Tanking in the NFL is a taboo subject. It's not nearly as accepted as a form toward team improvement as it is in the NBA, for example. No league openly encourages the approach, yet the course of action is not without precedent nor completely forsaken as a legitimate possibility within closed rooms, depending on the available talent.

The 2024 NFL draft expects to feature a franchise-changing quarterback at the top of its class.

"[Caleb] Williams is Patrick Mahomes," an anonymous NFL general manager told ESPN's Matt Miller, "but we didn't know Mahomes was him yet [when he was drafted in 2017]."

A scout took the topic a step further when that evaluator told Miller, "He has the potential to be a guy owners want to lose [games] in December [to be able to draft]."

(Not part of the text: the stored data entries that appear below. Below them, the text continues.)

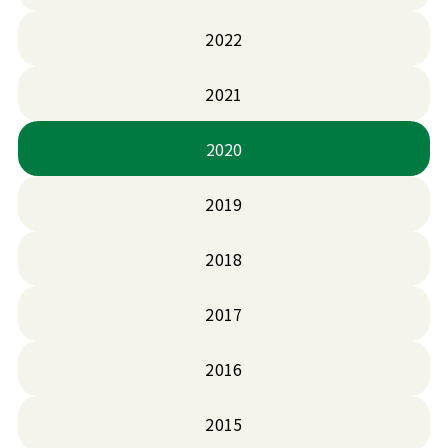
2022
2021
2020
2019
2018
2017
2016
2015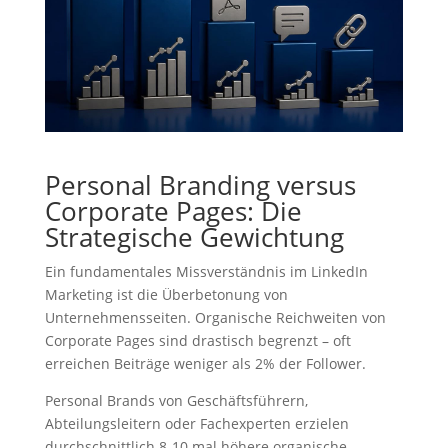
Personal Branding versus
Corporate Pages: Die
Strategische Gewichtung
Ein fundamentales Missverständnis im LinkedIn
Marketing ist die Überbetonung von
Unternehmensseiten. Organische Reichweiten von
Corporate Pages sind drastisch begrenzt – oft
erreichen Beiträge weniger als 2% der Follower.
Personal Brands von Geschäftsführern,
Abteilungsleitern oder Fachexperten erzielen
durchschnittlich 8-10 mal höhere organische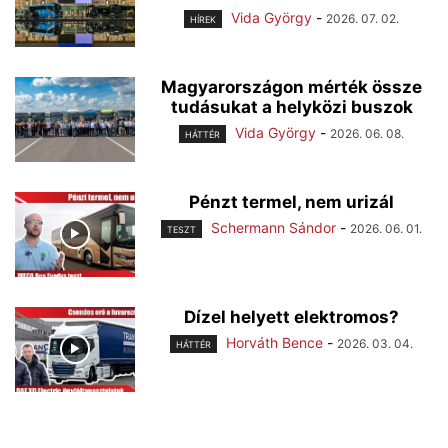
Vida György
-
2026. 07. 02.
HÍREK
Magyarországon mérték össze
tudásukat a helyközi buszok
Vida György
-
2026. 06. 08.
HÁTTÉR
Pénzt termel, nem urizál
Schermann Sándor
-
2026. 06. 01.
TESZT
Dízel helyett elektromos?
Horváth Bence
-
2026. 03. 04.
HÁTTÉR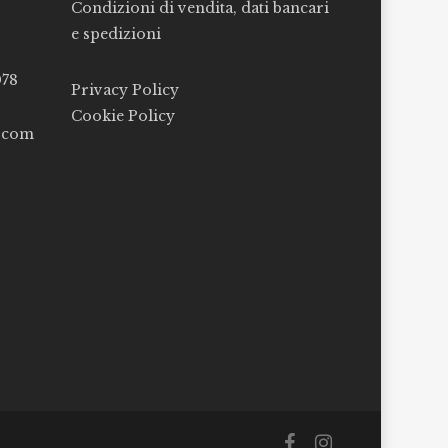
Condizioni di vendita, dati bancari
e spedizioni
078
Privacy Policy
Cookie Policy
l.com
facebook
instagram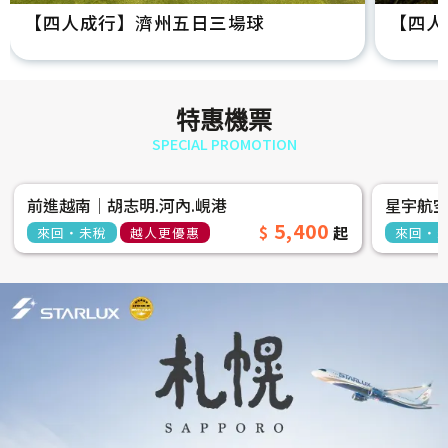
【四人成行】濟州五日三場球
【四人
特惠機票
SPECIAL PROMOTION
前進越南│胡志明.河內.峴港
星宇航
5,400
來回‧未稅
越人更優惠
來回‧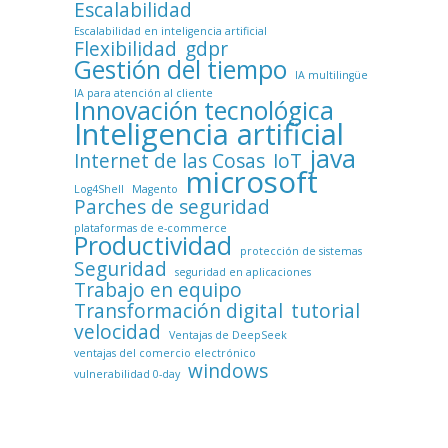
Escalabilidad
Escalabilidad en inteligencia artificial
Flexibilidad
gdpr
Gestión del tiempo
IA multilingüe
IA para atención al cliente
Innovación tecnológica
Inteligencia artificial
java
Internet de las Cosas
IoT
microsoft
Log4Shell
Magento
Parches de seguridad
plataformas de e-commerce
Productividad
protección de sistemas
Seguridad
seguridad en aplicaciones
Trabajo en equipo
Transformación digital
tutorial
velocidad
Ventajas de DeepSeek
ventajas del comercio electrónico
windows
vulnerabilidad 0-day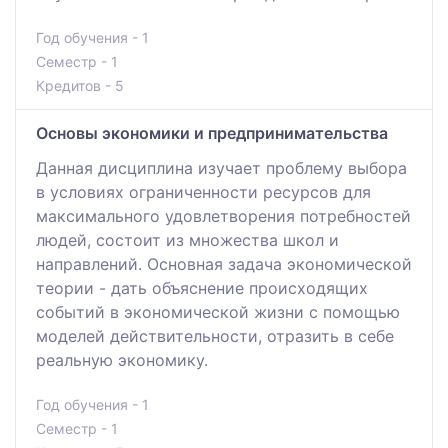
Год обучения - 1
Семестр - 1
Кредитов - 5
Основы экономики и предпринимательства
Данная дисциплина изучает проблему выбора
в условиях ограниченности ресурсов для
максимального удовлетворения потребностей
людей, состоит из множества школ и
направлений. Основная задача экономической
теории - дать объяснение происходящих
событий в экономической жизни с помощью
моделей действительности, отразить в себе
реальную экономику.
Год обучения - 1
Семестр - 1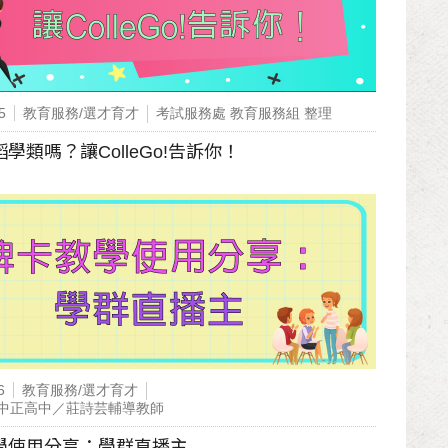
5
教育服務/選才育才
考試服務處 教育服務組 整理
學類嗎？讓ColleGo!告訴你！
6
教育服務/選才育才
中正高中／莊詩芸輔導教師
學使用分享：學群直播主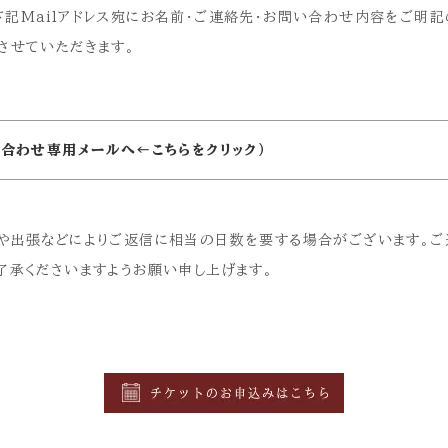
記Mailアドレス宛にお名前・ご連絡先・お問い合わせ内容をご明記
させていただきます。
い合わせ専用メールへ←こちらをクリック）
や出張などによりご返信に相当の日数を要する場合がございます。
了承くださいますようお願い申し上げます。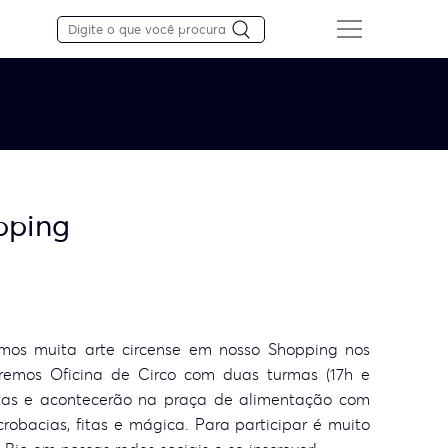
pping
mos muita arte circense em nosso Shopping nos
eremos Oficina de Circo com duas turmas (17h e
uitas e acontecerão na praça de alimentação com
robacias, fitas e mágica. Para participar é muito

To be clear, those 53 men and coaches, who take the field win in and week out, are playing to win. However, all of them can be undercut to some degree by those not actively trying to win in the short term, i.e. ownership or front office personnel, with an eye toward the future.

Obviously, the start of the 2023 campaign is still two months away. However, seven franchise aren't in position to win at a high level because of their current quarterback situations and should consider the possibility of what it might take to land Williams.


Arizona Cardinals

The Arizona Cardinals are staring down the possibility of owning next year's No. 1 overall draft pick as starting quarterback Kyler Murray continues to recover from a mid-December ACL tear—which means he may miss time during the 2023 regular season—and the team's roster is easily counted among the league's worst.

Considering those circumstances, plus the fact the Cardinals are now led by a new general manager in Monti Ossenfort and head coach in Jonathan Gannon, the Cardinals should already be looking toward their next step as an organization.

Murray's contract isn't the obstacle many probably assume it is.

Despite signing a five-year, $230.5 million extension before last season, the Cardinals can cut or trade the '19 No. 1 overall pick and actually save money toward the '24 salary cap. In a potential trade, Arizona can offload $38.9 million after the calendar turns to June, according to Over The Cap. Whereas an outright release with a June 1 designation still saves the team $3.6 million.

Even if the the latter manifests itself, the remaining portion of Murray's '24 figure plus an incoming No. 1 overall pick's initial presents a salary-cap increase of approximately $4 million beyond what Cardinals accounting already expects.

Arizona made a similar decision four years ago when the front office decided Murray was a better prospect than Josh Rosen, whom the team selected with the 10th overall pick a year prior. If Ossenfort and Gannon determine that Williams is superior to Murray, the former is the right choice for a team in the midst of a massive rebuild.